Artistic bright sparks reflect on light, from Turner to today
Displaying some of the world’s finest static masterpieces seems an odd choice for the Australian Centre for the Moving Image, an institution mostly concerned with film, video and animation.
Displaying some of the world’s finest static masterpieces seems an odd choice for the Australian Centre for the Moving Image, an institution mostly concerned with film, video and animation.
But curated under the theme of “light”, their place alongside the museum’s permanent collection is irrefutable.
From Thursday ACMI’s latest exhibition will display a collection of masterpieces from the Tate in Britain celebrating the mastery of capturing light through art and imagery.
The exhibition, titled Light, features 70 works spanning 200 years and includes painting, photography, sculpture, installation, drawing and, of course, the moving image.
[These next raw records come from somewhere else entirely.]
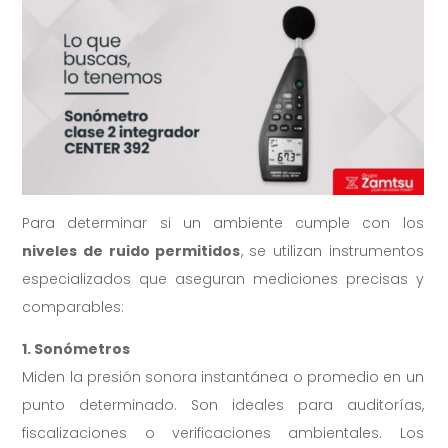
Para determinar si un ambiente cumple con los
niveles de ruido permitidos
, se utilizan instrumentos
especializados que aseguran mediciones precisas y
comparables:
1. Sonómetros
Miden la presión sonora instantánea o promedio en un
punto determinado. Son ideales para auditorías,
fiscalizaciones o verificaciones ambientales. Los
In an Australian first, the works of Britain’s most famous painter, JMW Turner, will be among the collection, including his biblical landscape painting The Deluge (1805). Monet’s The Seine at Port-Villez (1894) will also be on display, along with a series of contemporary works, including James Turrell’s trancelike LED installation Raemar, Blue (1969); Olafur Eliasson’s 2014 sculpture Stardust Particle and Tacita Dean’s 16mm film Lost at Sea (1996).
“Turner’s work is such a striking and beautiful thing, but some of his abstract and, in some ways, more revolutionary works alongside that is really exciting,” ACMI chief curator Sarah Tutton said. “Seeing the different approaches to the world around each artist and their political and social context is really interesting.”
Katrina Sedgwick, the former director of ACMI who now heads the $1.7bn redevelopment of Melbourne Arts Precinct, said harnessing the interrelationships between artists, works, movements and mediums across 200 years allowed experimentation and innovation to be shown.
“Over 200 years ago the great Romantic painter JMW Turner was exploring the behaviour of light, and we see this through seven of his works which feature in the exhibition – his experiments through technical drawings of light reflecting off different surfaces through to his extraordinary paintings,” she said.
Light: Works from Tate’s Collection will run from June 16 to November 13 as part of the Victorian government’s Melbourne Winter Masterpieces series.